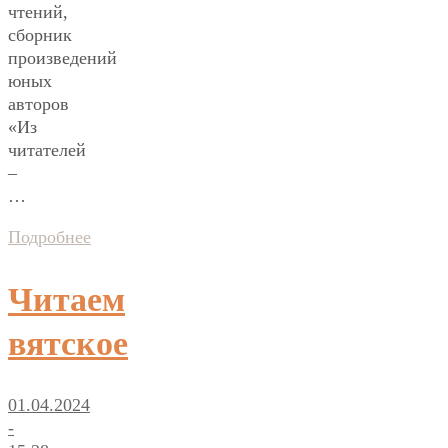
чтений,
сборник
произведений
юных
авторов
«Из
читателей
–
…
Подробнее
Читаем
вятское
01.04.2024
-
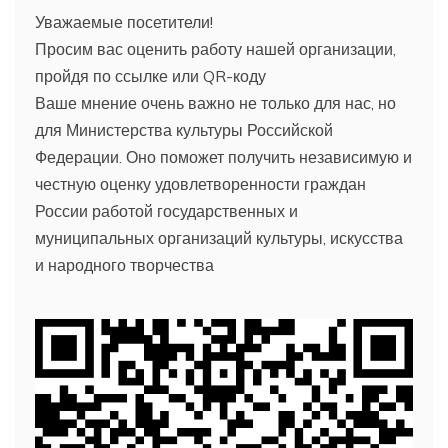
Уважаемые посетители!
Просим вас оценить работу нашей организации,
пройдя по ссылке или QR-коду
Ваше мнение очень важно не только для нас, но
для Министерства культуры Российской
Федерации. Оно поможет получить независимую и
честную оценку удовлетворенности граждан
России работой государственных и
муниципальных организаций культуры, искусства
и народного творчества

### Task brief
Among the entries, find each line that includes the string "культуры" and copy it.

### Exercise answer
для Министерства культуры Российской
муниципальных организаций культуры, искусства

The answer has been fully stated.